Annual conference concerning electronic governance

The International Conference on Theory and Practice of Electronic Governance (ICEGOV) is an annual conference concerning electronic governance coordinated by the United Nations University Operating Unit on Policy-Driven Electronic Governance (UNU-EGOV). ICEGOV first took place in Macau, China in 2007.

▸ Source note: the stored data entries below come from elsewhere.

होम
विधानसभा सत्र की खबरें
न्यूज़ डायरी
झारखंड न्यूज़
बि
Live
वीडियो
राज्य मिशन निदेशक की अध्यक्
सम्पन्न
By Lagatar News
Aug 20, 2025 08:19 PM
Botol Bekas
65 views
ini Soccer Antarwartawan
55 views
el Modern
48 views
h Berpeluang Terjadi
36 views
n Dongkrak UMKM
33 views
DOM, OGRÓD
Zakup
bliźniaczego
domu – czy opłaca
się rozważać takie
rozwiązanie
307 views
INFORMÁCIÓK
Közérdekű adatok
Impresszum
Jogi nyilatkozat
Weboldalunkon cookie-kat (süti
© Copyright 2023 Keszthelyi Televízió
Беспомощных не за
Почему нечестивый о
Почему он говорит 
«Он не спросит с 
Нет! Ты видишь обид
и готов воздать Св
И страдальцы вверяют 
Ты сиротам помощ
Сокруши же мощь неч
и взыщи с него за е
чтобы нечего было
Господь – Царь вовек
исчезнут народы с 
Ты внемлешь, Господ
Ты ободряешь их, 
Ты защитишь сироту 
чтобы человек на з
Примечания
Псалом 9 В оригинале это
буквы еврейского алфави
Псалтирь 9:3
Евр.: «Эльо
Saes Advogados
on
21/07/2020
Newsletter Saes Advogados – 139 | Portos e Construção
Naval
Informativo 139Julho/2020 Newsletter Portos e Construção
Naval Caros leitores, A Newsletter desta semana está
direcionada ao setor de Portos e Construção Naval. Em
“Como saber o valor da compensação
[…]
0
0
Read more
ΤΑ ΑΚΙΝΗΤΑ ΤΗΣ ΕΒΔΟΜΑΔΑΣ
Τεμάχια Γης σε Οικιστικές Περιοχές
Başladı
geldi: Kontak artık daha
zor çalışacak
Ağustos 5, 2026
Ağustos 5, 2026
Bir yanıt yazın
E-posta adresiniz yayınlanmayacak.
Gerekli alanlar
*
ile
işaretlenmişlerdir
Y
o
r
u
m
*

The conference promotes the interaction and cooperation between universities, research centres, governments, industries, and international organizations and aims to promote the sharing of knowledge through the publication and presentation of academic papers. From 2007 – 2018, ICEGOV received 2025 paper submissions, 1007 of which it has published, and has been attended by more than 6000 participants originating from 109 countries around the world.

==Event history==
Overview of each ICEGOV event:

| Event name | Date | Location | Theme | Papers submitted | Papers published |
|---|---|---|---|---|---|
| ICEGOV2007 | 10 – 13 December 2007 | Macau, China | 1st International Conference on Theory and Practice of Electronic Governance | 159 | 82 |
| ICEGOV2008 | 1 – 4 December 2008 | Cairo, Egypt | 2nd International Conference on Theory and Practice of Electronic Governance | 127 | 92 |
| ICEGOV2009 | 10 – 13 November 2009 | Bogotá, Colombia | 3rd International Conference on Theory and Practice of Electronic Governance | 103 | 74 |
| ICEGOV2010 | 25 – 28 October 2010 | Beijing, China | 4th International Conference on Theory and Practice of Electronic Governance | 142 | 72 |
| ICEGOV2011 | 26 – 28 September 2011 | Tallinn, Estonia | 5th International Conference on Theory and Practice of Electronic Governance | 127 | 73 |
| ICEGOV2012 | 22 – 25 October 2012 | Albany, USA | 6th International Conference on Theory and Practice of Electronic Governance | 166 | 106 |
| ICEGOV2013 | 22 – 25 October 2013 | Seoul, Republic of Korea | Beyond 2015 - Smart Governance, Smart Development | 134 | 81 |
| ICEGOV2014 | 27 – 30 October 2014 | Guimarães, Portugal | The Rise of Data Post-2015 - Empowered Citizens, Accountable Institutions | 159 | 117 |
| ICEGOV2016 | 1 – 3 March 2016 | Montevideo, Uruguay | Transparent and Accountable Governance for 2030 Sustainable Development Agenda | 164 | 89 |
| ICEGOV2017 | 7 – 9 March 2017 | New Delhi, India | Building Knowledge Societies: From Digital Government to Digital Empowerment | 560 | 117 |
| ICEGOV2018 | 4 – 6 April 2018 | Ireland, Galway | Transforming Digital Governance for Sustainable and Resilient Societies | 180 | 106 |
| ICEGOV2019 | 3 – 5 April 2019 | Melbourne, Australia | Exploring Digital Government Synergies to Foster Equality, Inclusiveness, and Productivity | 171 | 62 |
| ICEGOV 2020 | 23 - 25 September 2020 | Online | Digital Governance in the Era of Disruptive Technologies and Globalisation | 209 | 126 |
| ICEGOV 2021 | 6 - 8 October 2021 | Athens, Greece | Smart Digital Governance for Global Sustainability |  |  |
| ICEGOV 2022 | 4 - 7 October 2022 | Guimarães, Portugal | Digital Governance for Social, Economic, and Environmental Prosperity | TBA | TBA |

== Publications ==
ICEGOV has produced several publications as a direct result of paper submissions to the conference. ICEGOV publications are indexed by Scopus, Web of Science, and DBLP – Computer Science Bibliography.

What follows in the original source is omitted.